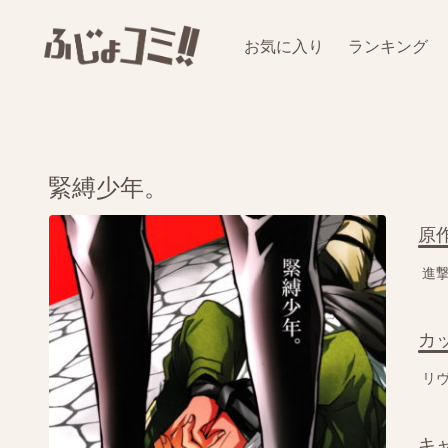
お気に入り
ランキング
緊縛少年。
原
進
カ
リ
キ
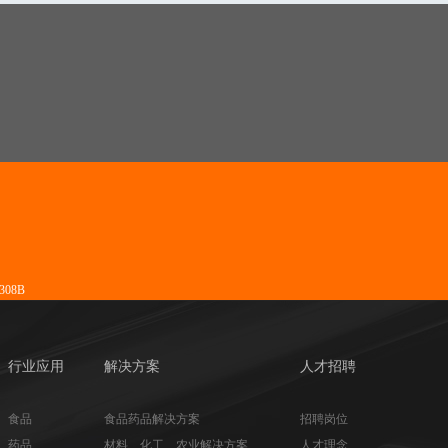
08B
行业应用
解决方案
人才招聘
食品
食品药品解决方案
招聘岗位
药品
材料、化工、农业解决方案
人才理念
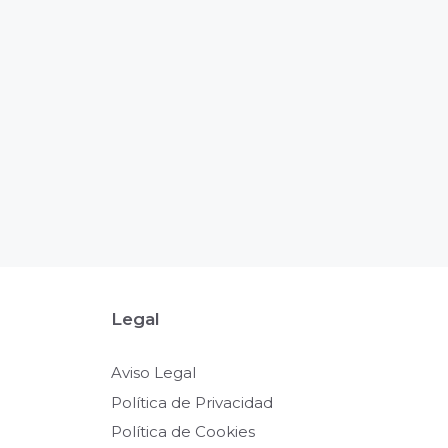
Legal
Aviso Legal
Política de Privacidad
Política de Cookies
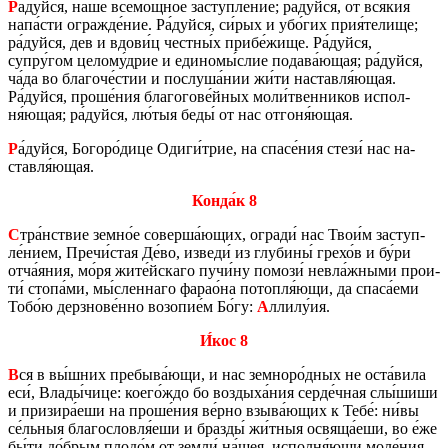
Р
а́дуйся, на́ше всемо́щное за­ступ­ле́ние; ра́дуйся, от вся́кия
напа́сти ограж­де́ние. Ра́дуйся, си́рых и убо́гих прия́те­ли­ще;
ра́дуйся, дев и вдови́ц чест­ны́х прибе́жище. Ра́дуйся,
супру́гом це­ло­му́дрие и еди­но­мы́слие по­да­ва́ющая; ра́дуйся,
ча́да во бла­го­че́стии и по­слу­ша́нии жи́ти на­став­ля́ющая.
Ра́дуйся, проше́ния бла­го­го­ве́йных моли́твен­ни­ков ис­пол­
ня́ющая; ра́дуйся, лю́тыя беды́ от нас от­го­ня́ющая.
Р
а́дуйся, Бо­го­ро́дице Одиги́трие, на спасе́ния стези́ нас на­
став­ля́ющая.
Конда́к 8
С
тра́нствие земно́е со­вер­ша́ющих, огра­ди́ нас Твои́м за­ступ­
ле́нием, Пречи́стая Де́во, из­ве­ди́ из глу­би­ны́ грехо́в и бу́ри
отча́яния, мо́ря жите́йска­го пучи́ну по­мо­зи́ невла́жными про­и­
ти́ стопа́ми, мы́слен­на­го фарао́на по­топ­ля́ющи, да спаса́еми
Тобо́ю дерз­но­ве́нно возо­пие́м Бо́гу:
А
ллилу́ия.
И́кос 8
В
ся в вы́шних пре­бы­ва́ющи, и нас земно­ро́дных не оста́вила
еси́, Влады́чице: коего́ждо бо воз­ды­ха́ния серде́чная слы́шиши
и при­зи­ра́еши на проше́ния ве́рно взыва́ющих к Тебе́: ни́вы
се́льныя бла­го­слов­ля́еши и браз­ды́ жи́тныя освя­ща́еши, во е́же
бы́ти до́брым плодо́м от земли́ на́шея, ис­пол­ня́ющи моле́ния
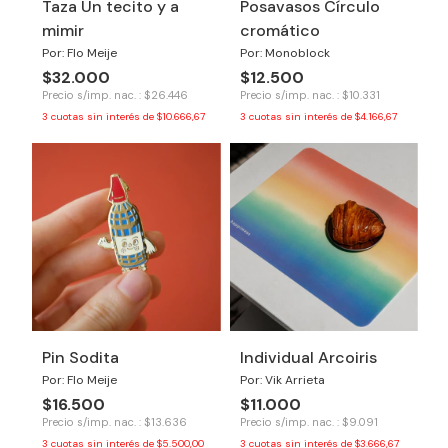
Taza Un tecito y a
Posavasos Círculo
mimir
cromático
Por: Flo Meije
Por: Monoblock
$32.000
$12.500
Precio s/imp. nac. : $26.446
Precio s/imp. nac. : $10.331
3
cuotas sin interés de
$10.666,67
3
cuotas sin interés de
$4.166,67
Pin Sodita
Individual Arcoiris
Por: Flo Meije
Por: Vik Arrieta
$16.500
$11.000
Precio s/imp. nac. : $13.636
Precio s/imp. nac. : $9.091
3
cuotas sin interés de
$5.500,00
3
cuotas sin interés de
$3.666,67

○ ○ ○ ○ ○ ○ ○

§ **What you are asked to do**:
Above are the records; copy from them only the lines starting at the one containing "Política de Privacidad" and ending at the one containing "ра́дуйся, дев и", exactly and without pictures.

§ **Answer for the task**:
Política de Privacidad
Política de Cookies
Р
а́дуйся, на́ше всемо́щное за­ступ­ле́ние; ра́дуйся, от вся́кия
напа́сти ограж­де́ние. Ра́дуйся, си́рых и убо́гих прия́те­ли­ще;
ра́дуйся, дев и вдови́ц чест­ны́х прибе́жище. Ра́дуйся,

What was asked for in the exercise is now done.